The Lord is love and His power is love. He made people whose similarity to Him is such that we might act apart from Him when we put distance between us and His love. And now, in the wee hours of night I feel that distance; but it is not of my willful choice. My sleep is interrupted by the fear that His love is not enough to cover the doubts and concerns in this life. I ache in concern for the evil acts by my former spouse that have separated from me all but one of my children. Her enmity I cannot bridge though I have tried. He is visiting her this week, and I won’t allow myself to accept God’s power as the answer to my fear of his being turned against me, too.
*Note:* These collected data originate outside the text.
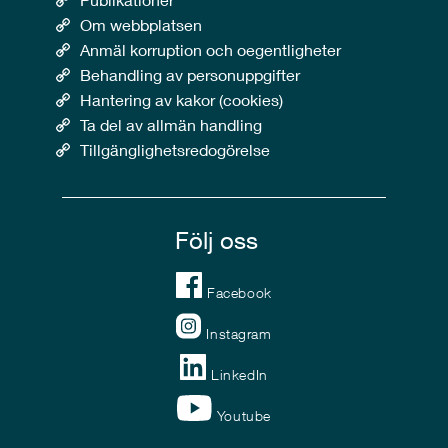
Om webbplatsen
Anmäl korruption och oegentligheter
Behandling av personuppgifter
Hantering av kakor (cookies)
Ta del av allmän handling
Tillgänglighetsredogörelse
Följ oss
Facebook
Instagram
LinkedIn
Youtube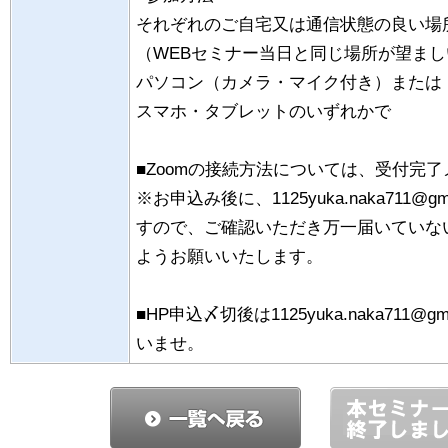
それぞれのご自宅又は通信状態の良い場
（WEBセミナー当日と同じ場所が望まし
パソコン（カメラ・マイク付き）または
スマホ・タブレットのいずれかで
■Zoomの接続方法については、受付完
※お申込み後に、1125yuka.naka711@
すので、ご確認いただき万一届いていな
ようお願いいたします。
■HP申込〆切後は1125yuka.naka711
いませ。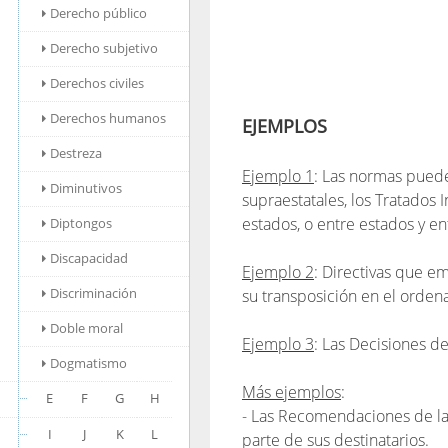
Derecho público
Derecho subjetivo
Derechos civiles
Derechos humanos
EJEMPLOS
Destreza
Ejemplo 1
: Las normas puede
Diminutivos
supraestatales, los Tratados 
estados, o entre estados y en
Diptongos
Discapacidad
Ejemplo 2
: Directivas que e
Discriminación
su transposición en el orden
Doble moral
Ejemplo 3
: Las Decisiones de
Dogmatismo
Más ejemplos
:
E
F
G
H
- Las Recomendaciones de la 
I
J
K
L
parte de sus destinatarios.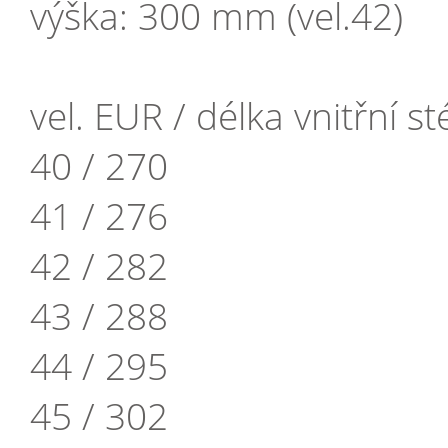
výška: 300 mm (vel.42)
vel. EUR / délka vnitřní s
40 / 270
41 / 276
42 / 282
43 / 288
44 / 295
45 / 302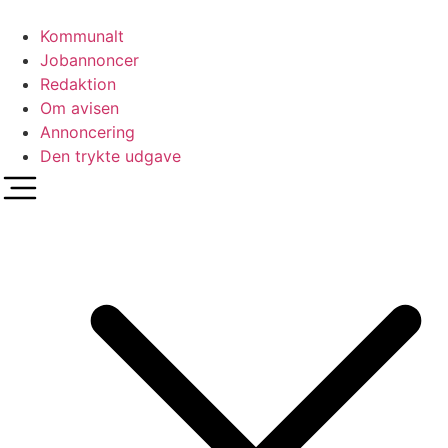
Videre
til
Kommunalt
indhold
Jobannoncer
Redaktion
Om avisen
Annoncering
Den trykte udgave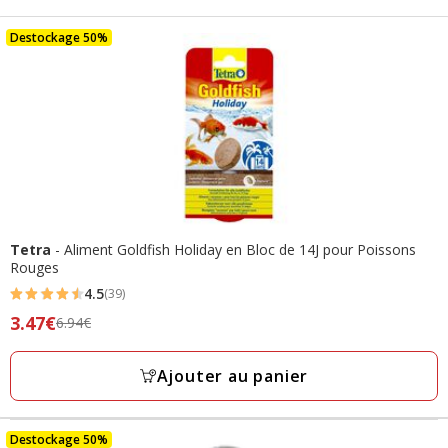
Destockage 50%
Tetra
- Aliment Goldfish Holiday en Bloc de 14J pour Poissons
Rouges
4.5
(39)
4.5
Prix
3.47€
6.94€
étoiles
précédent
avec
6.94€,
Ajouter au panier
39
prix
avis
final
3.47€
Destockage 50%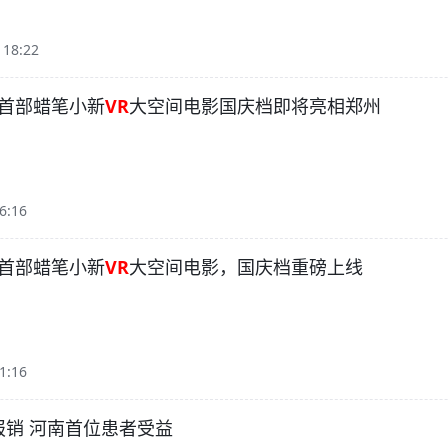
 18:22
首部蜡笔小新
VR
大空间电影国庆档即将亮相郑州
6:16
首部蜡笔小新
VR
大空间电影，国庆档重磅上线
1:16
报销 河南首位患者受益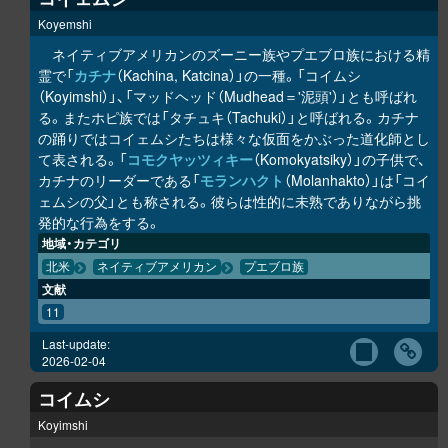
Koyemshi
ネイティブアメリカンのズーニー族やプエブロ族における精
霊で「
カチナ
（Kachina, Katcina）」の一種。「コイムシ
（Koyimshi）」、「マッドヘッド（Mudhead＝'泥頭'）」とも呼ばれ
る。またホピ族では「タチュキ（Tachuki）」と呼ばれる。カチナ
の踊りではコイェムシたちは様々な仮面をかぶった道化師とし
て表される。「
コモクヤッツィキー
（Komokyatsiky）」の子供で、
カチナのリーダーである「
モランハクト
（Molanhakto）」は「コイ
ェムシの父」とも称される。彼らは性的に未熟でありながら挑
発的な行為をする。
地域・カテゴリ
北米
ネイティブアメリカン
プエブロ族
文献
11
Last-update:
2026-02-04
コイムシ
Koyimshi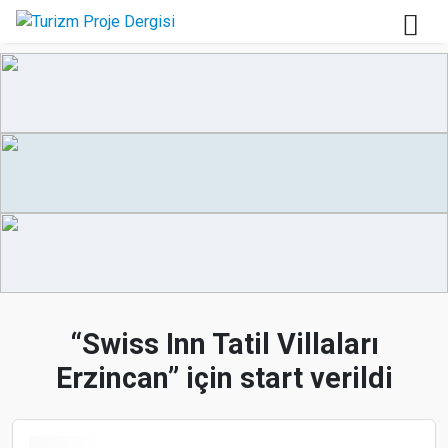
“Swiss Inn Tatil Villaları
Erzincan” için start verildi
So, in these restless thoughts, I ask for prayers for the power of His love to fill me, to calm the storm of doubt, the fear of loss.
I reach out monthly now as a reminder of my love for the three who will not respond since last year. Loss of the last one’s frequent contact would be devastating.
And yet, You Lord know my heart. You know my love and the forgiveness in me that only You can provide us. Your Son, my Lord Jesus is love’s answer to all distress. May I know this night and the next that earth’s troubles do not obviate the love which created it. Troubles provide the cracks in my sometimes impenetrable humanity which allow Your grace and love to enter. May I allow them now and always to do so, I pray, for myself and those who need that grace and love most. Bless my children and may Your love enter their hearts and that of my former spouse. Amen.